As algorithms become increasingly complex and abstract, understanding the logic behind them grows increasingly difficult for many students. In an effort to help facilitate this understanding for future students enrolled in Penn's Artificial Intelligence course, Dr. Chris Callison-Burch and I have worked to create a video game-inspired visualization of many of the classic search algorithms that are covered in the class.

In our attempts to create a visual simulation of popular pathfinding algorithms, aside from the algorithms themselves, I have learned how to model a game board as a graph, allowing a player to move across tiles represented by nodes. A simple mouse click to move now involves a call to my implementation of the A* algorithm.  A* determines the optimal path to reach a destination in as short a distance as possible. I wrote a random maze generation algorithm based on Depth First Search.  This means that the layout of a room can now change each time the room is entered, walls placed according to the random configuration returned by the algorithm. In fact, the four different algorithms used to move around the game are only the start of how the program can be used.

With this program, students of the course can re-implement the algorithms themselves and watch their character move on the screen, immediately allowing them the ability to check if their algorithm behaves as intended. The algorithms are implemented such that the tiles on the floor change colors as the algorithm explores each direction, highlighting which tiles are considered and which are ultimately determined to be part of the solution path.

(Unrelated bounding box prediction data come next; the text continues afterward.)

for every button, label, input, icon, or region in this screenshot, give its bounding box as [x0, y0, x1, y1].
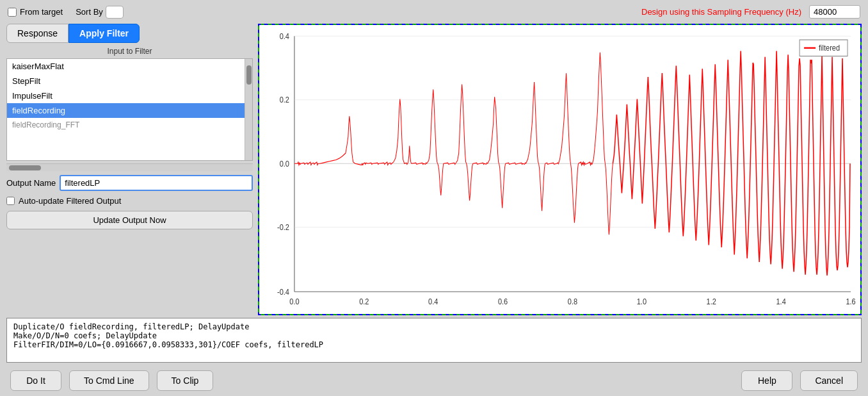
button-row: Response Apply Filter — [6, 24, 253, 43]
from-target-checkbox-label[interactable]: From target — [8, 7, 63, 17]
svg-text:0.2: 0.2 — [359, 297, 369, 306]
auto-update-checkbox[interactable] — [6, 197, 15, 205]
list-scrollbar[interactable] — [245, 59, 252, 160]
sort-by-label: Sort By — [76, 7, 103, 17]
scrollbar-thumb — [246, 65, 252, 85]
svg-text:1.6: 1.6 — [846, 297, 856, 306]
sampling-freq-input[interactable] — [809, 5, 860, 19]
svg-text:0.2: 0.2 — [280, 95, 289, 105]
auto-update-row: Auto-update Filtered Output — [6, 196, 253, 206]
svg-text:1.4: 1.4 — [776, 297, 786, 306]
sampling-freq-label: Design using this Sampling Frequency (Hz… — [641, 7, 801, 17]
list-item[interactable]: StepFilt — [7, 74, 245, 88]
horiz-scrollbar[interactable] — [6, 163, 253, 171]
help-button[interactable]: Help — [741, 370, 792, 391]
do-it-button[interactable]: Do It — [10, 370, 61, 391]
console-line-2: Make/O/D/N=0 coefs; DelayUpdate — [13, 331, 855, 340]
svg-text:0.0: 0.0 — [289, 297, 300, 306]
svg-rect-0 — [259, 25, 860, 314]
auto-update-label: Auto-update Filtered Output — [19, 196, 121, 206]
response-button[interactable]: Response — [6, 24, 68, 43]
to-clip-button[interactable]: To Clip — [157, 370, 214, 391]
list-item-selected[interactable]: fieldRecording — [7, 103, 245, 118]
sort-by-select[interactable] — [106, 6, 124, 19]
horiz-thumb — [9, 165, 41, 170]
update-output-button[interactable]: Update Output Now — [6, 211, 253, 229]
svg-text:0.8: 0.8 — [568, 297, 578, 306]
main-content: Response Apply Filter Input to Filter ka… — [0, 24, 868, 315]
console-area: Duplicate/O fieldRecording, filteredLP; … — [6, 318, 862, 363]
list-items: kaiserMaxFlat StepFilt ImpulseFilt field… — [7, 59, 245, 160]
list-container: kaiserMaxFlat StepFilt ImpulseFilt field… — [6, 58, 253, 161]
svg-text:0.0: 0.0 — [280, 159, 290, 169]
svg-text:1.2: 1.2 — [707, 297, 716, 306]
list-item[interactable]: kaiserMaxFlat — [7, 59, 245, 74]
list-item[interactable]: ImpulseFilt — [7, 88, 245, 103]
left-panel: Response Apply Filter Input to Filter ka… — [6, 24, 253, 315]
output-name-label: Output Name — [6, 178, 56, 188]
bottom-bar: Do It To Cmd Line To Clip Help Cancel — [0, 365, 868, 396]
cancel-button[interactable]: Cancel — [800, 370, 858, 391]
svg-text:filtered: filtered — [819, 44, 840, 53]
output-name-row: Output Name — [6, 175, 253, 191]
chart-area: 0.4 0.2 0.0 -0.2 -0.4 0.0 0.2 0.4 0.6 0.… — [258, 24, 862, 315]
svg-text:-0.4: -0.4 — [277, 287, 289, 297]
sort-by-container: Sort By — [76, 6, 124, 19]
from-target-label: From target — [20, 7, 63, 17]
console-line-3: FilterFIR/DIM=0/LO={0.0916667,0.0958333,… — [13, 340, 855, 349]
chart-svg: 0.4 0.2 0.0 -0.2 -0.4 0.0 0.2 0.4 0.6 0.… — [259, 25, 860, 314]
apply-filter-button[interactable]: Apply Filter — [68, 24, 140, 43]
output-name-input[interactable] — [60, 175, 253, 191]
list-item[interactable]: fieldRecording_FFT — [7, 118, 245, 132]
to-cmd-line-button[interactable]: To Cmd Line — [69, 370, 149, 391]
console-line-1: Duplicate/O fieldRecording, filteredLP; … — [13, 322, 855, 331]
from-target-checkbox[interactable] — [8, 8, 17, 17]
svg-text:0.4: 0.4 — [280, 31, 290, 41]
svg-text:0.6: 0.6 — [498, 297, 508, 306]
svg-text:-0.2: -0.2 — [277, 223, 289, 233]
bottom-left-buttons: Do It To Cmd Line To Clip — [10, 370, 213, 391]
svg-text:0.4: 0.4 — [428, 297, 438, 306]
input-to-filter-label: Input to Filter — [6, 47, 253, 56]
bottom-right-buttons: Help Cancel — [741, 370, 858, 391]
svg-text:1.0: 1.0 — [637, 297, 647, 306]
top-bar: From target Sort By Design using this Sa… — [0, 0, 868, 24]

 Visualizing search algorithms in a video game allows for a fun and interactive method of programming, but also for students to truly understanding each step of many popular algorithms in general, even those beyond the scope of this course. Looking forward towards future educational experiences, I see these tools as being extremely beneficial in my efforts to grow as a software engineer, allowing me the ability to debug my work effectively and program efficiently.